The CDC/NIH Biosafety In Microbiological and Biomedical Laboratories, 5th ed., contains recommendations regarding protection of vacuum systems when working with biosafety level 2 materials. The combination of disinfectant-filled flasks and an in-line filter protects personnel who service the equipment and the vacuum system from contamination.
Assembly of a Vacuum Flask System
- Two vacuum flasks, preferably plastic to avoid breakage
- Thick-walled plastic tubing
- Glass or plastic tubes
- Rubber Stoppers
Manufacturer's Part Number
Fisher Scientific Part Number
|Vacushield Vent Device, Pall Life Sciences||Part 4402|
|Whatman HEPA-vent Filter||6723-5000||0974479|
|Millipore Millex Vacuum Line Protection||
Image published with permission from Weill Cornell Medical School , Environmental Health and Safety Department
Aspirator bottles or suction flasks should be connected to overflow collection flasks containing an appropriate disinfectant ( A and B) and to an in-line HEPA (C) or equivalent filter before the vacuum line (D). Note that the glass or plastic tube should be placed into the solution in flask B to minimize aerosols.
If the flasks are located outside of a biosafety cabinet, use secondary containment ( bin or tray) to contain spills if flasks are knocked over or in the event of breakage.
Fill the Aspiration Vacuum Flask with a disinfectant.
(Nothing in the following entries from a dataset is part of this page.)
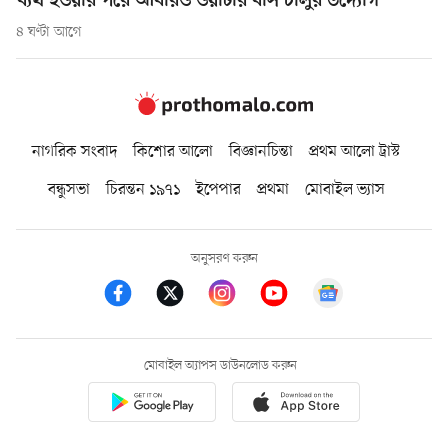
ব্যর্থ হওয়ার পরে আবারও ওয়াটার বাস চালুর উদ্যোগ
৪ ঘণ্টা আগে
নাগরিক সংবাদ
কিশোর আলো
বিজ্ঞানচিন্তা
প্রথম আলো ট্রাস্ট
বন্ধুসভা
চিরন্তন ১৯৭১
ইপেপার
প্রথমা
মোবাইল ভ্যাস
অনুসরণ করুন
মোবাইল অ্যাপস ডাউনলোড করুন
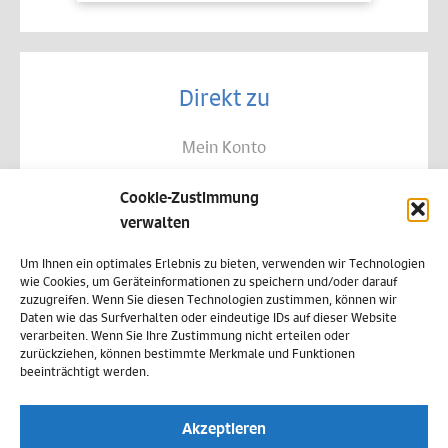
Direkt zu
Mein Konto
Kontakt
Cookie-Zustimmung
Allgemeine Geschäftsbedingungen
verwalten
Datenschutz
Um Ihnen ein optimales Erlebnis zu bieten, verwenden wir Technologien
wie Cookies, um Geräteinformationen zu speichern und/oder darauf
Widerruf
zuzugreifen. Wenn Sie diesen Technologien zustimmen, können wir
Daten wie das Surfverhalten oder eindeutige IDs auf dieser Website
Zahlungsweisen
verarbeiten. Wenn Sie Ihre Zustimmung nicht erteilen oder
zurückziehen, können bestimmte Merkmale und Funktionen
Versand & Lieferung
beeinträchtigt werden.
Impressum
Akzeptieren
Cookie-Richtlinie (EU)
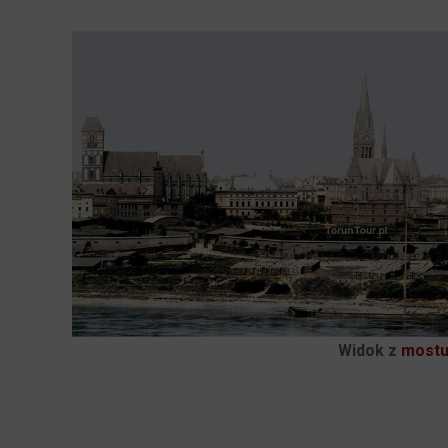
Widok z
mostu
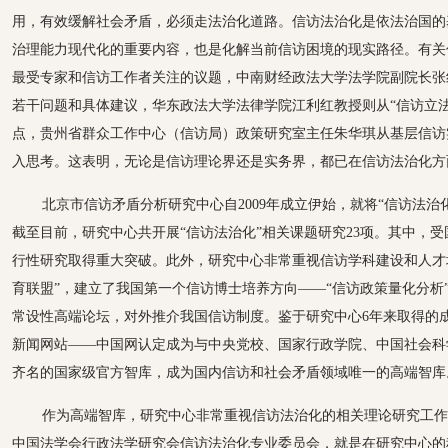
用，有效缓解社会矛盾，必须走法治化道路。信访法治化是依法治国的
治理能力现代化的重要内容，也是化解当前信访困境的现实路径。有关
最受专家和信访工作者关注的议题，中南财经政法大学法学院副院长张
若干问题和具体建议，华东政法大学法律学院江利红教授则从“信访立
点，贵州省群众工作中心（信访局）政策研究室主任朱华琪从基层信访
入思考。这表明，无论是信访理论界还是实务界，都已在信访法治化方
北京市信访矛盾分析研究中心自2009年成立伊始，就将“信访法治
截至目前，研究中心共开展“信访法治化”相关课题研究23项。其中，
行性研究取得重大突破。此外，研究中心非常重视信访学科建设和人才
育联盟”，建立了我国第一个信访博士培养方向——“信访政策量化分析
常设性高端论坛，对外推介我国信访制度。鉴于研究中心6年来取得的成
新闻网站——中国网认定成为与中央党校、国家行政学院、中国社会科
齐名的国家级官方智库，成为国内信访和社会矛盾领域唯一的高端智库
作为高端智库，研究中心非常重视信访法治化的相关理论研究工作
中国法学会行政法学研究会信访法治化专业委员会，就是在研究中心的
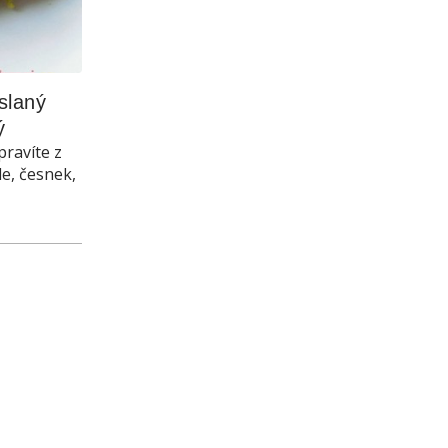
laný 
ý
pravíte z
le, česnek,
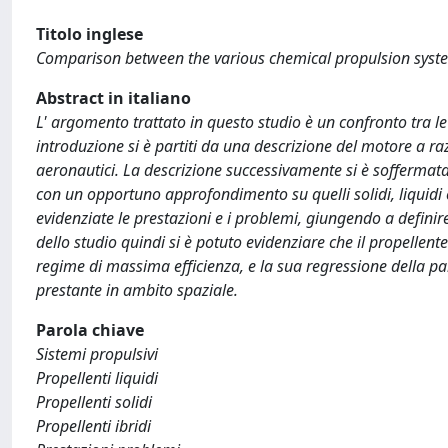
Titolo inglese
Comparison between the various chemical propulsion syste
Abstract in italiano
L' argomento trattato in questo studio è un confronto tra le 
introduzione si è partiti da una descrizione del motore a ra
aeronautici. La descrizione successivamente si è soffermata s
con un opportuno approfondimento su quelli solidi, liquidi e
evidenziate le prestazioni e i problemi, giungendo a definire
dello studio quindi si è potuto evidenziare che il propellen
regime di massima efficienza, e la sua regressione della parte
prestante in ambito spaziale.
Parola chiave
Sistemi propulsivi
Propellenti liquidi
Propellenti solidi
Propellenti ibridi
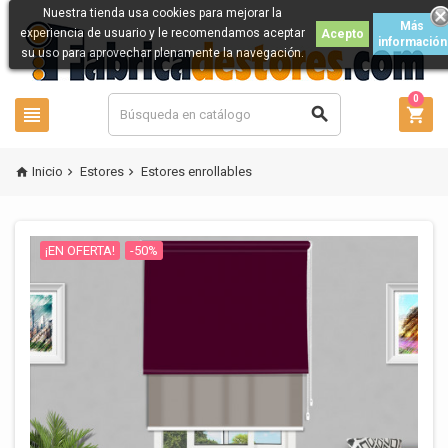
Nuestra tienda usa cookies para mejorar la
Más
experiencia de usuario y le recomendamos aceptar
Acepto
información
su uso para aprovechar plenamente la navegación.
0



Inicio
Estores
Estores enrollables



¡EN OFERTA!
-50%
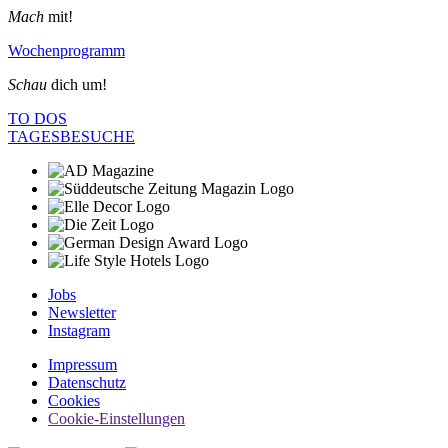
Mach
mit!
Wochenprogramm
Schau
dich um!
TO DOS
TAGESBESUCHE
Jobs
Newsletter
Instagram
Impressum
Datenschutz
Cookies
Cookie-Einstellungen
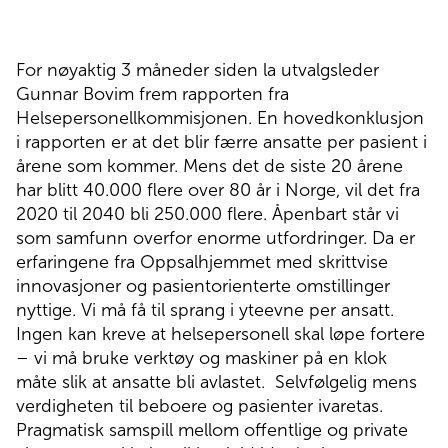
For nøyaktig 3 måneder siden la utvalgsleder
Gunnar Bovim frem rapporten fra
Helsepersonellkommisjonen. En hovedkonklusjon
i rapporten er at det blir færre ansatte per pasient i
årene som kommer. Mens det de siste 20 årene
har blitt 40.000 flere over 80 år i Norge, vil det fra
2020 til 2040 bli 250.000 flere. Åpenbart står vi
som samfunn overfor enorme utfordringer. Da er
erfaringene fra Oppsalhjemmet med skrittvise
innovasjoner og pasientorienterte omstillinger
nyttige. Vi må få til sprang i yteevne per ansatt.
Ingen kan kreve at helsepersonell skal løpe fortere
– vi må bruke verktøy og maskiner på en klok
måte slik at ansatte bli avlastet.
Selvfølgelig mens
verdigheten til beboere og pasienter ivaretas.
Pragmatisk samspill mellom offentlige og private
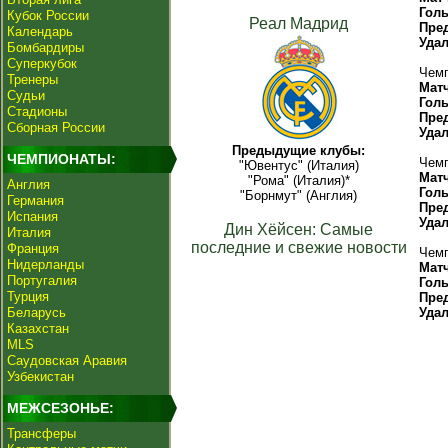
Гол
Кубок России
Реал Мадрид
Пре
Календарь
Уда
Бомбардиры
Суперкубок
Чемп
Тренеры
Мат
Судьи
Гол
Стадионы
Пре
Сборная России
Уда
Предыдущие клубы:
ЧЕМПИОНАТЫ:
Чемп
"Ювентус" (Италия)
Мат
"Рома" (Италия)*
Англия
Гол
"Борнмут" (Англия)
Германия
Пре
Испания
Уда
Дин Хёйсен: Самые
Италия
последние и свежие новости
Франция
Чемп
Нидерланды
Мат
Португалия
Гол
Турция
Пре
Беларусь
Уда
Казахстан
MLS
Саудовская Аравия
Узбекистан
МЕЖСЕЗОНЬЕ:
Трансферы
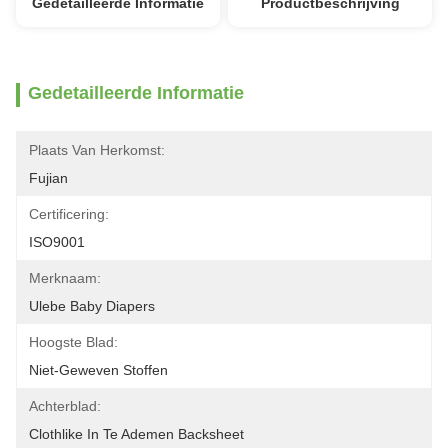
Gedetailleerde Informatie
Productbeschrijving
Gedetailleerde Informatie
Plaats Van Herkomst:
Fujian
Certificering:
ISO9001
Merknaam:
Ulebe Baby Diapers
Hoogste Blad:
Niet-Geweven Stoffen
Achterblad:
Clothlike In Te Ademen Backsheet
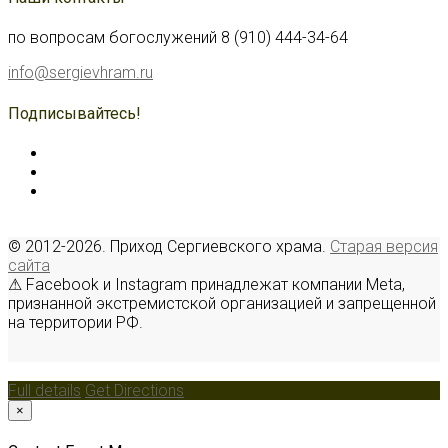
по вопросам богослужений 8 (910) 444-34-64
info@sergievhram.ru
Подписывайтесь!
© 2012-2026. Приход Сергиевского храма.
Старая версия
сайта
⚠ Facebook и Instagram принадлежат компании Meta,
признанной экстремистской организацией и запрещенной
на территории РФ.
Full details
Get Directions
×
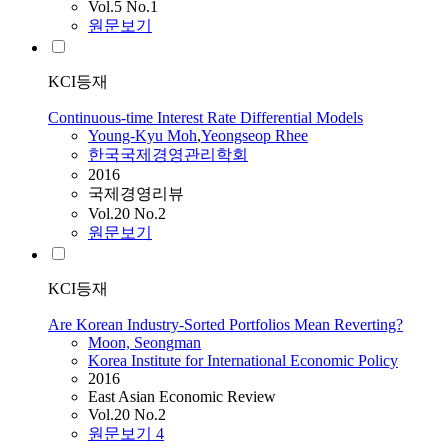
Vol.5 No.1
원문보기
KCI등재
Continuous-time Interest Rate Differential Models
Young-Kyu Moh
,
Yeongseop Rhee
한국국제경영관리학회
2016
국제경영리뷰
Vol.20 No.2
원문보기
KCI등재
Are Korean Industry-Sorted Portfolios Mean Reverting?
Moon, Seongman
Korea Institute for International Economic Policy
2016
East Asian Economic Review
Vol.20 No.2
원문보기
4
If using bleach, fill to about 10% of the flask’s volume. Keep in mind that when bleach and water are mixed together, the disinfectant qualities of bleach will degrade after 24 hours. You will need to add additional bleach prior to disposal. Do not use alcohol due to flammability and disposal concerns.
Disposal of flask fluid
When flask (A) is approximately 75% full, it is time to disinfect and dispose of the fluid. Add fresh bleach to achieve a 10% bleach solution. If using other disinfectants, such as Wescodyne ©, add fresh product to achieve manufacturer’s recommended concentration. Stir the fluid and let sit overnight or at least one hour. Dispose of the solution down the drain with plenty of cool water.
Change filter at least annually. Dispose of expired filters into the regulated medical waste receptacle.